Is “advanced yoga” the ability to slip easily into full Pigeon? Is it the ability to wedge your ankle behind your head? Is rocking arm balances on the beach advanced yoga?

To be sure, accomplishing poses such as these—along with many, many more extreme ones—can show determination and discipline. My dad was a gymnast. Even when he was in his 60s, the discipline it took for him to be able to compete when he was younger served him well. For his entire adult life, he was in better physical condition than most people half his age.

There’s nothing wrong with wanting to challenge our bodies. But the truth about the poses that are widely considered to be “advanced” is that they will only ever be accessible to a small portion of the population, no matter how many decades we’ve practiced asana. And their practical benefits in terms of allowing our bodies to function with ease in our everyday lives is questionable.

The Pursuit of Bendy

We’re all built differently. Some of us are born with stable joints and strong ligaments. Some of us are born with shallow joints and loose ligaments. A person with stable joints may have perfectly relaxed soft tissue, but still have limited mobility because range of motion is limited by one bone running into another at a joint site. A person with loose or shallow joints will simply be able to move their joints further before encountering bony contact.

Over the years I’ve encountered a number of students who could do “advanced” poses on their very first day of class. Does that make them advanced practitioners? Conversely, I’ve observed students with decades of practice who can’t touch their toes. Does that make them beginners?

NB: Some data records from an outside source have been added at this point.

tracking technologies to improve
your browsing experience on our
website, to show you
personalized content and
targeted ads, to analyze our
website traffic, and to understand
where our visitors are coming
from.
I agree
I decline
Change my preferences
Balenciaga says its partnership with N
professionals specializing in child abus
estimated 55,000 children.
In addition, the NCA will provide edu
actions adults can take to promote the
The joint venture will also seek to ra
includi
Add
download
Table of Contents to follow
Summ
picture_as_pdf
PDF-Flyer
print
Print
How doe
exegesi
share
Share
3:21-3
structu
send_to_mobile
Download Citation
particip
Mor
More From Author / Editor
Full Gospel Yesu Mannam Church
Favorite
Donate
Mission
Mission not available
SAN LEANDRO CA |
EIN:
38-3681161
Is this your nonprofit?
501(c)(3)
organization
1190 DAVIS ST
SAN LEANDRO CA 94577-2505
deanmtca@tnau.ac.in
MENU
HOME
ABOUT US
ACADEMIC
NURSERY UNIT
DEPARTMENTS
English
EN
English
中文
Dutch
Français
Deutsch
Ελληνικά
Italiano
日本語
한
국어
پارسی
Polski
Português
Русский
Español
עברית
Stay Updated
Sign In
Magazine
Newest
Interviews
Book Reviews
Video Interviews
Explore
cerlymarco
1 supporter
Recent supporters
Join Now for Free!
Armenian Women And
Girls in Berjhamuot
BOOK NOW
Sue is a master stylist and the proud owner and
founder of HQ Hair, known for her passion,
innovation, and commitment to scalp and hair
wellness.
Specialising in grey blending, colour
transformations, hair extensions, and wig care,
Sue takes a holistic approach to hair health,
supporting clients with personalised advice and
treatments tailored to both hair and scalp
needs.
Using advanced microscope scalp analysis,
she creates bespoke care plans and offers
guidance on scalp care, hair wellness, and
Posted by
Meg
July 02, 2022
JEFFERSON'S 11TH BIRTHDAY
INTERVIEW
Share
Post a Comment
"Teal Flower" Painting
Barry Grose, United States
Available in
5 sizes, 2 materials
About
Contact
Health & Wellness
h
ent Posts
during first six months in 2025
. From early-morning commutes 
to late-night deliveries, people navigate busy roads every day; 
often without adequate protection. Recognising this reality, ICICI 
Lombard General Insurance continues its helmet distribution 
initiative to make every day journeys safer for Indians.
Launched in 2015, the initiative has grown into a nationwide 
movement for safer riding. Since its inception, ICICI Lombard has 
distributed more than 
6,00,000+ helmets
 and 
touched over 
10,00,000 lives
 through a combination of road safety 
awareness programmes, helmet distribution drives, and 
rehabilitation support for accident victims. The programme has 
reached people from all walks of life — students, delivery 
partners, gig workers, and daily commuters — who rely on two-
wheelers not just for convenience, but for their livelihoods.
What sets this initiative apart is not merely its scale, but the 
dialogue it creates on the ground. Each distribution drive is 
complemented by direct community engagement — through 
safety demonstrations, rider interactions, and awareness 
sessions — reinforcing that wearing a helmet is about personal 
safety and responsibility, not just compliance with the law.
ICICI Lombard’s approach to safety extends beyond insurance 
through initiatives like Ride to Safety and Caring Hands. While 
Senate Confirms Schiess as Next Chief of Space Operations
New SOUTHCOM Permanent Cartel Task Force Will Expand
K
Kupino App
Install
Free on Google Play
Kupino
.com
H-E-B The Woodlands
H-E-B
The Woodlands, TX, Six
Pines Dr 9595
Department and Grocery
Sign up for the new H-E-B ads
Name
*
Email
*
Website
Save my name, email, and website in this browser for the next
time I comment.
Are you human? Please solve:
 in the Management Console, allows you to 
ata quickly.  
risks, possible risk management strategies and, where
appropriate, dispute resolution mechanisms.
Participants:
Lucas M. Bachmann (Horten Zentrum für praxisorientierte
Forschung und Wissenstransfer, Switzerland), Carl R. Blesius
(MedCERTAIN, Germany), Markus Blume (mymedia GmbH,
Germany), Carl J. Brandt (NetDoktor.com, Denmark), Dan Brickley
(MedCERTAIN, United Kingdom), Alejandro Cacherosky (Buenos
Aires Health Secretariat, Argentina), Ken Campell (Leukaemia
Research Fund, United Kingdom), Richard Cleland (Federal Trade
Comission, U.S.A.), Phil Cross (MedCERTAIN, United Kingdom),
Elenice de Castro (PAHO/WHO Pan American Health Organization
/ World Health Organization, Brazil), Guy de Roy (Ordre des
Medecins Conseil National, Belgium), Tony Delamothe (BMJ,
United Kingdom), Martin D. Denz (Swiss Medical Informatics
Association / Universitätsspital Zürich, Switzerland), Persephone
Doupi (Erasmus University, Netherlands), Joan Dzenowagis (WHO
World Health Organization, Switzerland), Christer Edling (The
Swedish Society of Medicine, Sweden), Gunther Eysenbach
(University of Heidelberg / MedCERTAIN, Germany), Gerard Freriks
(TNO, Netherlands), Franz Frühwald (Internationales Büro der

Most of us can maintain and even increase our flexibility with consistent asana practice. But to what end? Is ever-increasing flexibility a goal to covet? For a person who tends toward the stiffer side, maintaining and increasing flexibility, within limits, is probably a positive. For a person who’s naturally flexible—often the people who become attracted to asana in the first place because, “I can do this!”—not so much.

As a person born with loose joints, including the hip dysplasia that has enabled me to perform all kinds of amazing feats of flexibility, I’ve had to rethink the popular Western notion that more flexibility is always better.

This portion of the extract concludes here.